Sunday, December 12, 2004

 

Natural Evangel, Individual Love

"Thank you, Nate."
"No problem, brother. We'll be talking."
"Good night." He backs out of the driveway and heads down the street.

I wheel my bike into the garage. I was very glad of Nate's offer of a ride. Midnight, dark, quiet. I'm tired. The day has been very long.

Cassie is leaving Los Angeles for Peoria. The Life Group gave her a good send-off, with munchies, games and late-running conversation. Very late. I'm all in.

I unlock the door and walk into the dimly lit living room. By the multiple colors of the permanent Christmas lights I find the main switch and get some real light in the place. Gradually I realize I have my own glow.

God is pleased. More than pleased, He's just brimming with joy and I'm the reason for it.

"Were you and Deb talking about God stuff?" The soft glow of instrument lights followed the profile of Nate's face as he drove the silent midnight streets and talked in his usual animated way. We're both tired but he doesn't look it so much. "It sounded like you were."
"Yah,. we were." I was slouched down in the seat, spine dissolved by fatigue. "We were having a good conversation until your friend came in like a conversational Scud. I was upset because I don't get many chances to talk with Debbie and he just sort of blew that time up."
"He's an interesting man, don't you think? Existential philosophy and art."
"Yes, but I wonder if it's all surface. Something there isn't quite right." I've run into plenty of people whose intellectual act hides an unwillingness to do anything. "I take it he's not saved."
"No. I think he's lonely. We've tried to befriend him."
"That would be easier if he were a better listener."
"Was he telling you about his art?"
"Yes." And I wondered how much of that was real. "Guitar playing and such. I told him about sand sculpture and the Holy Spirit holding me."

What is a reward? You pat the dog's head when he fetches your slippers. You give your child a gold star when he cleans his room. I go to work to get a paycheck. "Well done, good and faithful servant."

I want neither to be a good dog nor a faithful automaton. I don't want to be a plane in the hands of even a master craftsman. I was made for more than that; if the real goal is "not I, but Christ," then why was I made with a will?

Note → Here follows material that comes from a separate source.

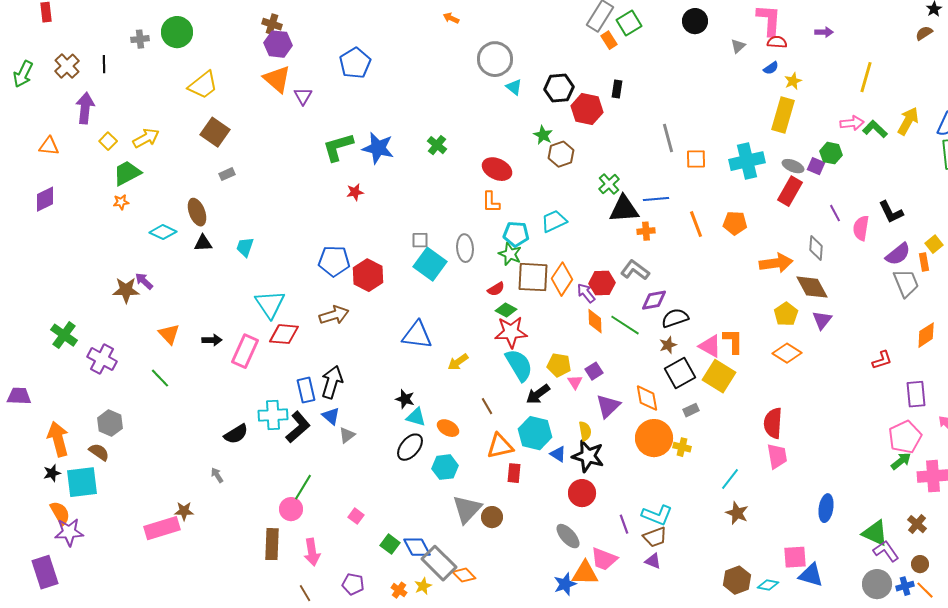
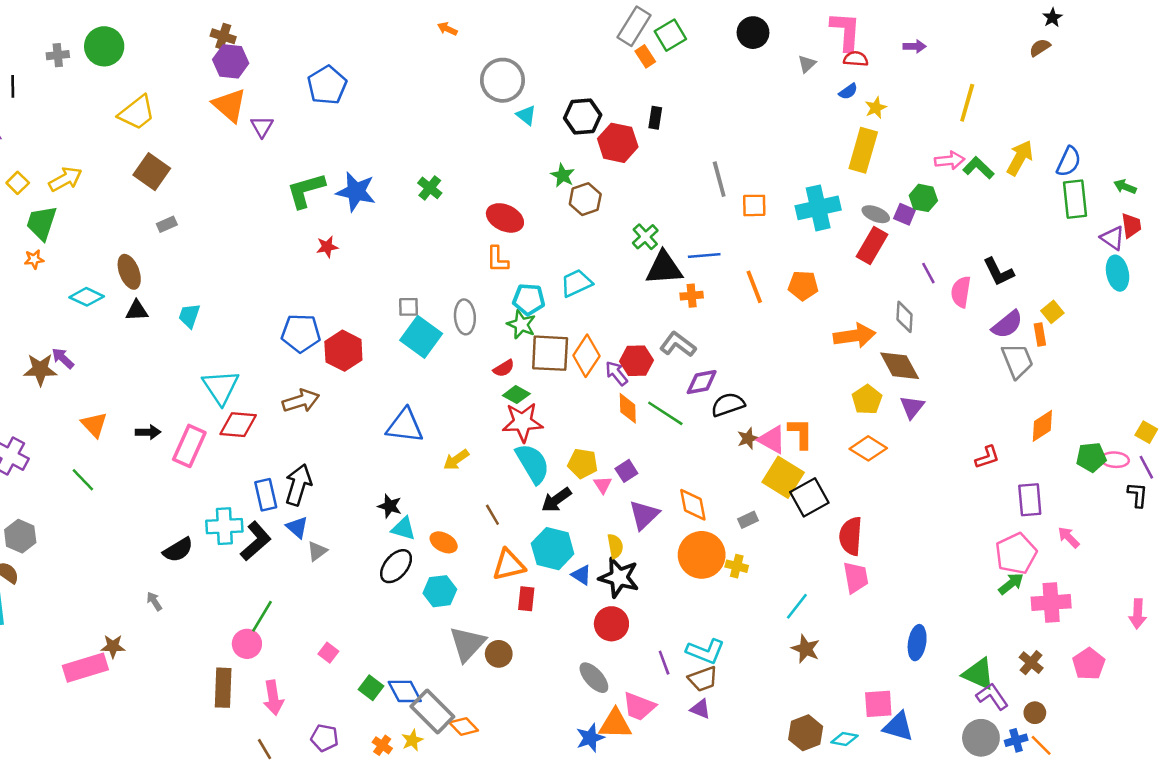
green trapezoid: (127, 173) -> (42, 223), turned -44
brown star: (668, 345) -> (748, 438), moved
black square: (680, 373) -> (809, 497), moved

The real problem comes from trying to fit God's concepts into our words. God was very pleased with how I showed Him to Nate's friend Peter. Only I, with my unique mix of experiences and attitudes, could have shown God in this way, and maybe it's the way Peter needs. I would have resisted almost any presentation of God but the way Jack Fox did this was so disarming that I left the door open. He walked where he did because he wanted some time on the beach before returning to Terre Haute.

A mix of rewards. Jack got what he wanted, and God got what He wanted: putting the finger on one wayward sheep. We're used to a world in which I get what I want, or you get what you want. God's world is different. He makes me into a new person, which is what I need in order to stay alive, and then God in a very elegant and complex way invites me to use what I have to show other people what He's like. He could do it Himself, with angels and fireworks if necessary, but He'd rather give me the opportunity to use my new spine to become eloquent in showing another man God's real personality.

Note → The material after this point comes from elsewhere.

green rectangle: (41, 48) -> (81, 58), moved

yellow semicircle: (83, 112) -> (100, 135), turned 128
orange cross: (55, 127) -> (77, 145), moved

It doesn't even have to be direct. The next day I drove up to Lancaster to visit my friend Mauricio and his family. Almost a year had gone by since my last visit. He has been busy with construction in friend's houses. On my way I stopped at Samy's camera and bought the lens I should have had last week on the beach. Winter light flashed from the old season's grasses, and
from the white trunks of streamside sycamores. A few brown leaves still hung on in a fitful breeze that smelled of damp earth and mulefat shrubs. Antelope Valley was a broad, flat-floored region of blue air and tawny grass.

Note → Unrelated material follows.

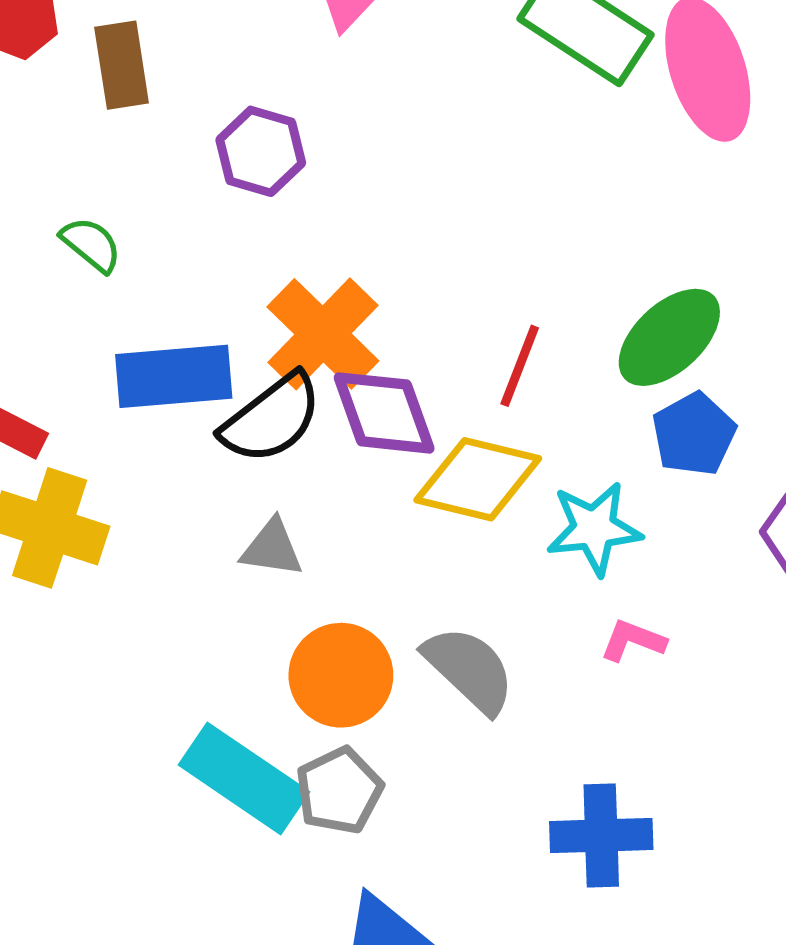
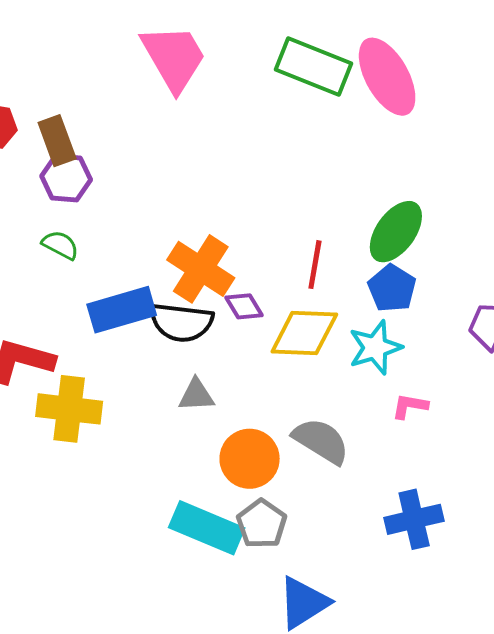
purple hexagon: (261, 151) -> (66, 178), moved
purple diamond: (384, 413) -> (244, 306), size x0.6
black semicircle: (271, 418) -> (181, 322), turned 56
blue pentagon: (694, 434) -> (392, 288), moved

We drew with chalk on the sidewalk, watched movies, and they tried to teach me to play video games. We ran one race of five laps and when everyone else had finished I still had two and a half laps to go. Then they helped me. Landen, youngest of them all, knows it best. We did a short bike ride after Mauricio blew up a tire. As in "Bang!" Amelia and I threw a football back and forth. The children have changed a lot in the last year, becoming more independent.

I left Saturday afternoon, and stopped for more photography on the way home. Traffic stopped on Brakelight Hill and every lane I chose became thereafter the slowest. I'd about had it by the time I got home. And yet there was that glow.

It's not praise. It's not a reward. It's more like God sharing His delight in how His people work, the things they can do. It's not a bribe. I've never experienced anything like it before. Far beyond "Well done," it's more "I'm glad you're here and willing to do these things. Thank you. Only you can do it, because of who you are and what you've learned."

Life is mostly ordinary. Jennifer and Mauricio spend a lot of time just taking care of the house and family. That's what life is. We join each other in ordinariness and share our power. Jack couldn't have known the power of his comments on the beach, and I don't know what the effect of my actions will be. That's not my responsibility. I need only, and simply, to live with God and leave the big issues to Him.